I have been at this model building thing for a while now. I have models on counter tops and work benches and tucked away all over. I cant bring them in the house because they smell like gas. I was thinking about building shelves and covering them to keep the dirt off the models. They get dirty fast in the garage.

I started searching Craigslist and found this thing on there for 50 bucks. The cabinets have alot of fixtures and stuff in them. Above that there are 2 drawers with all my plans and cigar boxes with small parts. Above that are 6 shelves with all the models. I couldn't buy a sheet of plywood for 50 bucks and I got this solid oak shelf unit complete. The light bulbs above the shelves still work. If you are having the same problem I was, Craigslist might work out for you too.


----------



## nemoc (Dec 31, 2012)

Wow what a great score.


----------



## srgtherasta (Dec 31, 2012)

Wow that is one nice collection.


----------



## Rivergypsy (Feb 19, 2013)

If you ever run out of storage space, I'd be more than willing to share some of mine with you...


----------



## Gordon (Feb 19, 2013)

I also got a similar storage cabinet from Craiglist.
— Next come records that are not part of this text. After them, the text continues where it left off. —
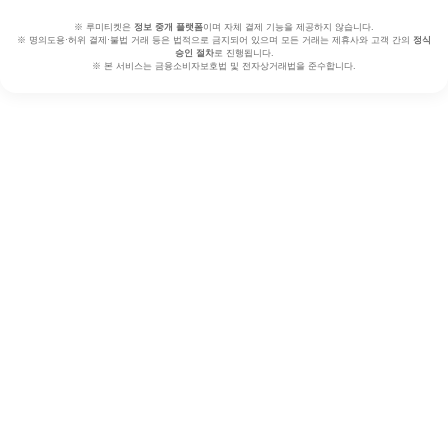
※ 루미티켓은
정보 중개 플랫폼
이며 자체 결제 기능을 제공하지 않습니다.
※ 명의도용·허위 결제·불법 거래 등은 법적으로 금지되어 있으며 모든 거래는 제휴사와 고객 간의
정식
승인 절차
로 진행됩니다.
※ 본 서비스는 금융소비자보호법 및 전자상거래법을 준수합니다.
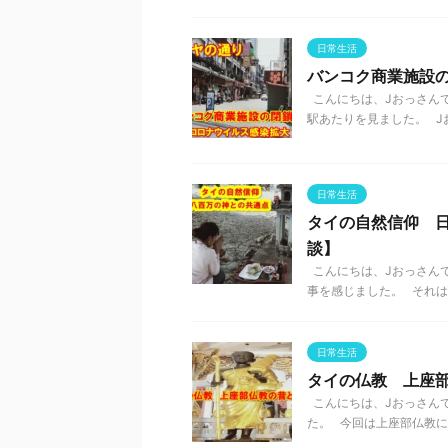
日常生活
バンコク商業施設
こんにちは、Jおっさんで
駅あたりを見ました。 Jお
日常生活
タイの自然信仰 
談】
こんにちは、Jおっさんで
事を感じました。 それは、
日常生活
タイの仏教 上座
こんにちは、Jおっさんで
た。 今回は上座部仏教につ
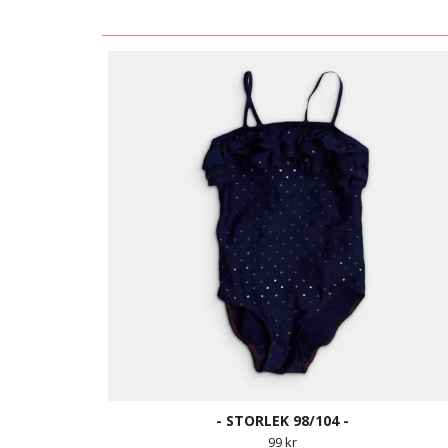
- STORLEK 98/104 -
99 kr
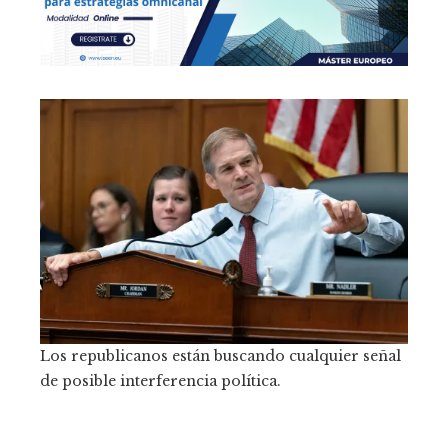
Los republicanos están buscando cualquier señal
de posible interferencia política.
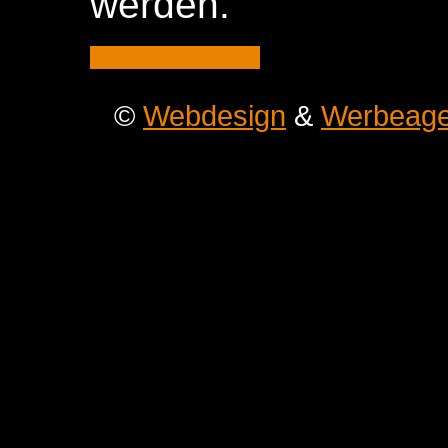
werden.
©
Webdesign
&
Werbeage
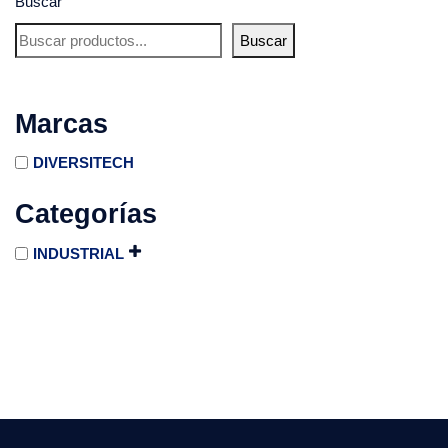
Buscar
Buscar
Marcas
DIVERSITECH
Categorías
INDUSTRIAL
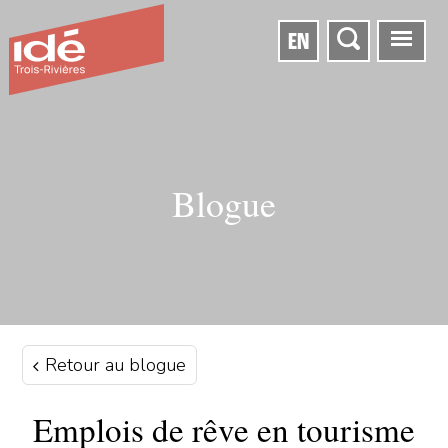
EN
Blogue
Retour au blogue
Emplois de rêve en tourisme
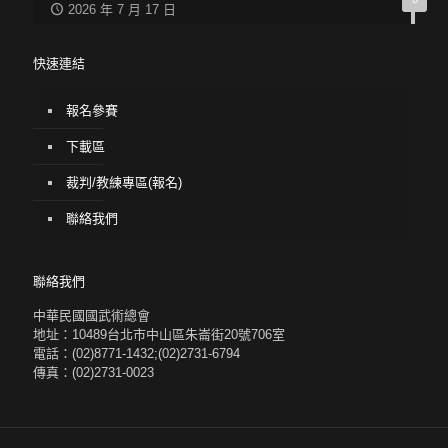
2026 年 7 月 17 日
快速連結
報名參賽
下載區
裁判/教練專區(報名)
聯絡我們
聯絡我們
中華民國國武術總會
地址：10489台北市中山區朱崙街20號706室
電話：(02)8771-1432;(02)2731-6794
傳真：(02)2731-0023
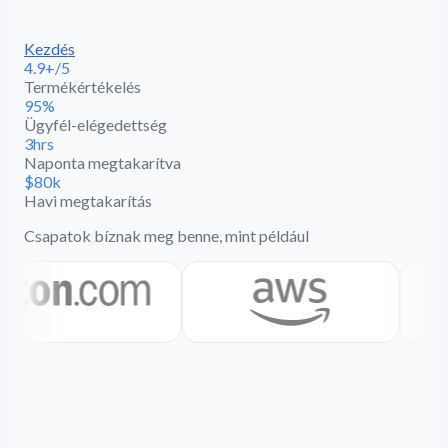
Kezdés
4.9+/5
Termékértékelés
95%
Ügyfél-elégedettség
3hrs
Naponta megtakarítva
$80k
Havi megtakarítás
Csapatok bíznak meg benne, mint például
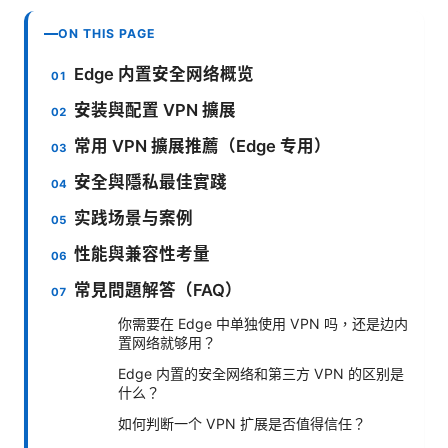
ON THIS PAGE
Edge 内置安全网络概览
安装與配置 VPN 擴展
常用 VPN 擴展推薦（Edge 专用）
安全與隱私最佳實踐
实践场景与案例
性能與兼容性考量
常見問題解答（FAQ）
你需要在 Edge 中单独使用 VPN 吗，还是边内
置网络就够用？
Edge 内置的安全网络和第三方 VPN 的区别是
什么？
如何判断一个 VPN 扩展是否值得信任？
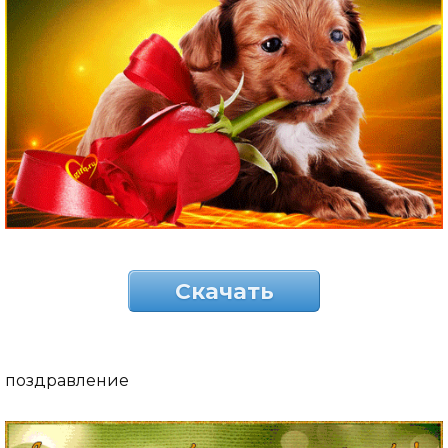
Скачать
поздравление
Mine is not as nice but it has more shelves and since it is in the shop it is not a big problem. I paid $40 and I could not buy the glass for that.


----------



## lladdy (Mar 17, 2013)

Nice Stuff..  I have too much stuff and no room.  Queen is on my a** all the time.


----------



## Mosey (Mar 17, 2013)

I'm looking for storage all of the time, with no luck since I got my Gerstner box from a retiring moldmaker. I want a cabinet just like Steve's full of his engines.
Mosey


----------



## bob shutt (Mar 17, 2013)

I said to myself, tahe looks like the peewee and Steve's v8. Then I looked at the name. Looks good Steve


----------